(Document layout analysis data)

============

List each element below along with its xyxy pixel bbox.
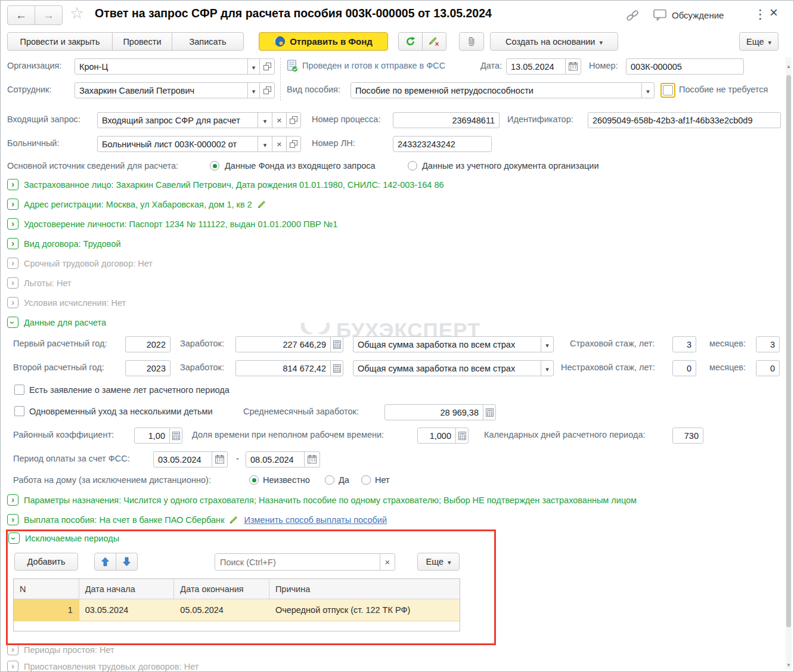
- home-work-yes-radio[interactable]: [325, 475, 334, 485]
- post-button[interactable]: Провести: [112, 32, 172, 51]
- move-down-button[interactable]: [116, 553, 138, 571]
- scroll-down-icon[interactable]: [786, 658, 791, 669]
- date-value[interactable]: 13.05.2024: [506, 58, 566, 75]
- change-payment-method-link[interactable]: Изменить способ выплаты пособий: [244, 515, 387, 525]
- ln-number-field[interactable]: 243323243242: [393, 136, 492, 152]
- fss-to-calendar-button[interactable]: [304, 451, 320, 467]
- section-privileges[interactable]: › Льготы: Нет: [7, 277, 72, 289]
- uninsured-exp-years-field[interactable]: 0: [672, 360, 696, 376]
- cell-n[interactable]: 1: [14, 599, 79, 621]
- source-org-label[interactable]: Данные из учетного документа организации: [422, 161, 599, 171]
- home-work-no-radio[interactable]: [361, 475, 371, 485]
- search-input[interactable]: [215, 554, 380, 570]
- cancel-posting-button[interactable]: ×: [422, 32, 446, 51]
- incoming-request-clear-button[interactable]: [272, 112, 287, 128]
- cell-reason[interactable]: Очередной отпуск (ст. 122 ТК РФ): [269, 599, 460, 621]
- employee-dropdown-button[interactable]: [247, 82, 260, 98]
- earnings1-source-dropdown[interactable]: [541, 336, 554, 352]
- incoming-request-open-button[interactable]: [286, 112, 301, 128]
- expander-icon[interactable]: ›: [7, 199, 18, 210]
- table-row[interactable]: 1 03.05.2024 05.05.2024 Очередной отпуск…: [14, 599, 460, 621]
- source-fund-radio[interactable]: [210, 161, 219, 171]
- expander-icon[interactable]: ›: [7, 661, 18, 672]
- refresh-button[interactable]: [398, 32, 423, 51]
- employee-field[interactable]: Захаркин Савелий Петрович: [75, 82, 275, 98]
- earnings2-source-select[interactable]: Общая сумма заработка по всем страх: [353, 360, 554, 376]
- section-contract-type[interactable]: › Вид договора: Трудовой: [7, 238, 121, 249]
- create-based-on-button[interactable]: Создать на основании: [490, 32, 618, 51]
- calendar-days-field[interactable]: 730: [672, 428, 703, 444]
- fss-to-field[interactable]: 08.05.2024: [246, 451, 320, 467]
- expander-icon[interactable]: ›: [7, 277, 18, 289]
- expander-icon[interactable]: ›: [7, 297, 18, 308]
- cell-end[interactable]: 05.05.2024: [174, 599, 269, 621]
- expander-icon[interactable]: ›: [7, 238, 18, 249]
- identifier-field[interactable]: 26095049-658b-42b3-af1f-46b33e2cb0d9: [588, 112, 781, 128]
- employee-open-button[interactable]: [259, 82, 275, 98]
- section-downtime[interactable]: › Периоды простоя: Нет: [7, 644, 114, 655]
- earnings1-source-select[interactable]: Общая сумма заработка по всем страх: [353, 336, 554, 352]
- year2-field[interactable]: 2023: [125, 360, 170, 376]
- sick-leave-open-button[interactable]: [286, 136, 301, 152]
- source-org-radio[interactable]: [408, 161, 417, 171]
- earnings2-source-dropdown[interactable]: [541, 360, 554, 376]
- part-time-calc-button[interactable]: [455, 428, 469, 444]
- expander-icon[interactable]: ›: [7, 179, 18, 190]
- earnings2-field[interactable]: 814 672,42: [235, 360, 343, 376]
- earnings1-field[interactable]: 227 646,29: [235, 336, 343, 352]
- insured-exp-months-field[interactable]: 3: [756, 336, 780, 352]
- forward-button[interactable]: [35, 5, 63, 25]
- part-time-value[interactable]: 1,000: [417, 428, 456, 444]
- organization-open-button[interactable]: [259, 58, 275, 75]
- sick-leave-field[interactable]: Больничный лист 003К-000002 от: [97, 136, 301, 152]
- back-button[interactable]: [7, 5, 35, 25]
- discussion-button[interactable]: Обсуждение: [653, 9, 724, 21]
- home-work-unknown-label[interactable]: Неизвестно: [263, 475, 310, 485]
- insured-exp-years-field[interactable]: 3: [672, 336, 696, 352]
- year1-field[interactable]: 2022: [125, 336, 170, 352]
- section-calc-data[interactable]: › Данные для расчета: [7, 317, 106, 328]
- fss-to-value[interactable]: 08.05.2024: [246, 451, 305, 467]
- organization-dropdown-button[interactable]: [247, 58, 260, 75]
- employee-value[interactable]: Захаркин Савелий Петрович: [75, 82, 248, 98]
- fss-from-value[interactable]: 03.05.2024: [153, 451, 212, 467]
- section-insured-person[interactable]: › Застрахованное лицо: Захаркин Савелий …: [7, 179, 444, 190]
- fss-from-field[interactable]: 03.05.2024: [153, 451, 228, 467]
- district-coef-calc-button[interactable]: [169, 428, 182, 444]
- section-payment[interactable]: › Выплата пособия: На счет в банке ПАО С…: [7, 514, 387, 525]
- simultaneous-care-checkbox[interactable]: [14, 406, 24, 416]
- expander-icon[interactable]: ›: [7, 258, 18, 269]
- earnings1-calc-button[interactable]: [330, 336, 343, 352]
- scrollbar-thumb[interactable]: [786, 75, 791, 627]
- date-field[interactable]: 13.05.2024: [506, 58, 581, 75]
- replace-years-checkbox[interactable]: [14, 385, 24, 395]
- replace-years-label[interactable]: Есть заявление о замене лет расчетного п…: [29, 385, 229, 395]
- benefit-type-field[interactable]: Пособие по временной нетрудоспособности: [351, 82, 655, 98]
- section-identity[interactable]: › Удостоверение личности: Паспорт 1234 №…: [7, 218, 337, 230]
- district-coef-value[interactable]: 1,00: [134, 428, 170, 444]
- scroll-up-icon[interactable]: [786, 60, 791, 70]
- number-field[interactable]: 003К-000005: [626, 58, 744, 75]
- avg-monthly-field[interactable]: 28 969,38: [384, 404, 496, 420]
- home-work-unknown-radio[interactable]: [249, 475, 259, 485]
- cell-start[interactable]: 03.05.2024: [79, 599, 175, 621]
- benefit-type-value[interactable]: Пособие по временной нетрудоспособности: [351, 82, 642, 98]
- avg-monthly-calc-button[interactable]: [483, 404, 496, 420]
- expander-icon[interactable]: ›: [7, 494, 18, 506]
- section-address[interactable]: › Адрес регистрации: Москва, ул Хабаровс…: [7, 199, 266, 210]
- incoming-request-value[interactable]: Входящий запрос СФР для расчет: [97, 112, 258, 128]
- uninsured-exp-months-field[interactable]: 0: [756, 360, 780, 376]
- window-menu-icon[interactable]: [754, 7, 767, 21]
- simultaneous-care-label[interactable]: Одновременный уход за несколькими детьми: [29, 407, 213, 416]
- date-calendar-button[interactable]: [565, 58, 581, 75]
- get-link-icon[interactable]: [625, 10, 640, 24]
- add-row-button[interactable]: Добавить: [14, 553, 78, 571]
- benefit-not-required-checkbox[interactable]: [660, 83, 675, 98]
- process-number-field[interactable]: 236948611: [393, 112, 500, 128]
- favorite-star-icon[interactable]: [70, 4, 84, 23]
- earnings2-calc-button[interactable]: [330, 360, 343, 376]
- expander-icon[interactable]: ›: [7, 514, 18, 525]
- incoming-request-field[interactable]: Входящий запрос СФР для расчет: [97, 112, 301, 128]
- home-work-yes-label[interactable]: Да: [339, 475, 349, 485]
- section-conditions[interactable]: › Условия исчисления: Нет: [7, 297, 126, 308]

============

▶ EXERCISE DESCRIPTION
Reproduce all of the entries exactly as they appear, though any picture they include must be omitted.

▶ SOLUTION TO THE PROBLEM
List each element below along with its xyxy pixel bbox.
- home-work-yes-radio[interactable]: [325, 475, 334, 485]
- post-button[interactable]: Провести: [112, 32, 172, 51]
- move-down-button[interactable]: [116, 553, 138, 571]
- scroll-down-icon[interactable]: [786, 658, 791, 669]
- date-value[interactable]: 13.05.2024: [506, 58, 566, 75]
- change-payment-method-link[interactable]: Изменить способ выплаты пособий: [244, 515, 387, 525]
- ln-number-field[interactable]: 243323243242: [393, 136, 492, 152]
- fss-to-calendar-button[interactable]: [304, 451, 320, 467]
- section-privileges[interactable]: › Льготы: Нет: [7, 277, 72, 289]
- uninsured-exp-years-field[interactable]: 0: [672, 360, 696, 376]
- cell-n[interactable]: 1: [14, 599, 79, 621]
- source-org-label[interactable]: Данные из учетного документа организации: [422, 161, 599, 171]
- home-work-no-radio[interactable]: [361, 475, 371, 485]
- search-input[interactable]: [215, 554, 380, 570]
- cancel-posting-button[interactable]: ×: [422, 32, 446, 51]
- incoming-request-clear-button[interactable]: [272, 112, 287, 128]
- cell-reason[interactable]: Очередной отпуск (ст. 122 ТК РФ): [269, 599, 460, 621]
- employee-dropdown-button[interactable]: [247, 82, 260, 98]
- earnings1-source-dropdown[interactable]: [541, 336, 554, 352]
- incoming-request-open-button[interactable]: [286, 112, 301, 128]
- expander-icon[interactable]: ›: [7, 199, 18, 210]
- table-row[interactable]: 1 03.05.2024 05.05.2024 Очередной отпуск…: [14, 599, 460, 621]
- source-fund-radio[interactable]: [210, 161, 219, 171]
- expander-icon[interactable]: ›: [7, 661, 18, 672]
- refresh-button[interactable]: [398, 32, 423, 51]
- employee-field[interactable]: Захаркин Савелий Петрович: [75, 82, 275, 98]
- earnings2-source-select[interactable]: Общая сумма заработка по всем страх: [353, 360, 554, 376]
- section-contract-type[interactable]: › Вид договора: Трудовой: [7, 238, 121, 249]
- create-based-on-button[interactable]: Создать на основании: [490, 32, 618, 51]
- calendar-days-field[interactable]: 730: [672, 428, 703, 444]
- fss-to-field[interactable]: 08.05.2024: [246, 451, 320, 467]
- expander-icon[interactable]: ›: [7, 277, 18, 289]
- expander-icon[interactable]: ›: [7, 297, 18, 308]
- cell-end[interactable]: 05.05.2024: [174, 599, 269, 621]
- expander-icon[interactable]: ›: [7, 238, 18, 249]
- identifier-field[interactable]: 26095049-658b-42b3-af1f-46b33e2cb0d9: [588, 112, 781, 128]
- employee-open-button[interactable]: [259, 82, 275, 98]
- section-downtime[interactable]: › Периоды простоя: Нет: [7, 644, 114, 655]
- earnings1-source-select[interactable]: Общая сумма заработка по всем страх: [353, 336, 554, 352]
- year2-field[interactable]: 2023: [125, 360, 170, 376]
- sick-leave-open-button[interactable]: [286, 136, 301, 152]
- source-org-radio[interactable]: [408, 161, 417, 171]
- earnings2-source-dropdown[interactable]: [541, 360, 554, 376]
- part-time-calc-button[interactable]: [455, 428, 469, 444]
- expander-icon[interactable]: ›: [7, 179, 18, 190]
- earnings2-field[interactable]: 814 672,42: [235, 360, 343, 376]
- earnings1-field[interactable]: 227 646,29: [235, 336, 343, 352]
- insured-exp-months-field[interactable]: 3: [756, 336, 780, 352]
- forward-button[interactable]: [35, 5, 63, 25]
- part-time-value[interactable]: 1,000: [417, 428, 456, 444]
- organization-open-button[interactable]: [259, 58, 275, 75]
- sick-leave-field[interactable]: Больничный лист 003К-000002 от: [97, 136, 301, 152]
- back-button[interactable]: [7, 5, 35, 25]
- discussion-button[interactable]: Обсуждение: [653, 9, 724, 21]
- home-work-unknown-label[interactable]: Неизвестно: [263, 475, 310, 485]
- insured-exp-years-field[interactable]: 3: [672, 336, 696, 352]
- year1-field[interactable]: 2022: [125, 336, 170, 352]
- section-calc-data[interactable]: › Данные для расчета: [7, 317, 106, 328]
- fss-to-value[interactable]: 08.05.2024: [246, 451, 305, 467]
- organization-dropdown-button[interactable]: [247, 58, 260, 75]
- employee-value[interactable]: Захаркин Савелий Петрович: [75, 82, 248, 98]
- fss-from-value[interactable]: 03.05.2024: [153, 451, 212, 467]
- section-insured-person[interactable]: › Застрахованное лицо: Захаркин Савелий …: [7, 179, 444, 190]
- fss-from-field[interactable]: 03.05.2024: [153, 451, 228, 467]
- district-coef-calc-button[interactable]: [169, 428, 182, 444]
- section-payment[interactable]: › Выплата пособия: На счет в банке ПАО С…: [7, 514, 387, 525]
- simultaneous-care-checkbox[interactable]: [14, 406, 24, 416]
- expander-icon[interactable]: ›: [7, 258, 18, 269]
- earnings1-calc-button[interactable]: [330, 336, 343, 352]
- scrollbar-thumb[interactable]: [786, 75, 791, 627]
- date-field[interactable]: 13.05.2024: [506, 58, 581, 75]
- replace-years-checkbox[interactable]: [14, 385, 24, 395]
- replace-years-label[interactable]: Есть заявление о замене лет расчетного п…: [29, 385, 229, 395]
- benefit-type-field[interactable]: Пособие по временной нетрудоспособности: [351, 82, 655, 98]
- section-identity[interactable]: › Удостоверение личности: Паспорт 1234 №…: [7, 218, 337, 230]
- district-coef-value[interactable]: 1,00: [134, 428, 170, 444]
- scroll-up-icon[interactable]: [786, 60, 791, 70]
- number-field[interactable]: 003К-000005: [626, 58, 744, 75]
- avg-monthly-field[interactable]: 28 969,38: [384, 404, 496, 420]
- home-work-unknown-radio[interactable]: [249, 475, 259, 485]
- cell-start[interactable]: 03.05.2024: [79, 599, 175, 621]
- benefit-type-value[interactable]: Пособие по временной нетрудоспособности: [351, 82, 642, 98]
- avg-monthly-calc-button[interactable]: [483, 404, 496, 420]
- expander-icon[interactable]: ›: [7, 494, 18, 506]
- section-address[interactable]: › Адрес регистрации: Москва, ул Хабаровс…: [7, 199, 266, 210]
- incoming-request-value[interactable]: Входящий запрос СФР для расчет: [97, 112, 258, 128]
- uninsured-exp-months-field[interactable]: 0: [756, 360, 780, 376]
- window-menu-icon[interactable]: [754, 7, 767, 21]
- simultaneous-care-label[interactable]: Одновременный уход за несколькими детьми: [29, 407, 213, 416]
- date-calendar-button[interactable]: [565, 58, 581, 75]
- get-link-icon[interactable]: [625, 10, 640, 24]
- add-row-button[interactable]: Добавить: [14, 553, 78, 571]
- benefit-not-required-checkbox[interactable]: [660, 83, 675, 98]
- process-number-field[interactable]: 236948611: [393, 112, 500, 128]
- favorite-star-icon[interactable]: [70, 4, 84, 23]
- earnings2-calc-button[interactable]: [330, 360, 343, 376]
- expander-icon[interactable]: ›: [7, 514, 18, 525]
- incoming-request-field[interactable]: Входящий запрос СФР для расчет: [97, 112, 301, 128]
- home-work-yes-label[interactable]: Да: [339, 475, 349, 485]
- section-conditions[interactable]: › Условия исчисления: Нет: [7, 297, 126, 308]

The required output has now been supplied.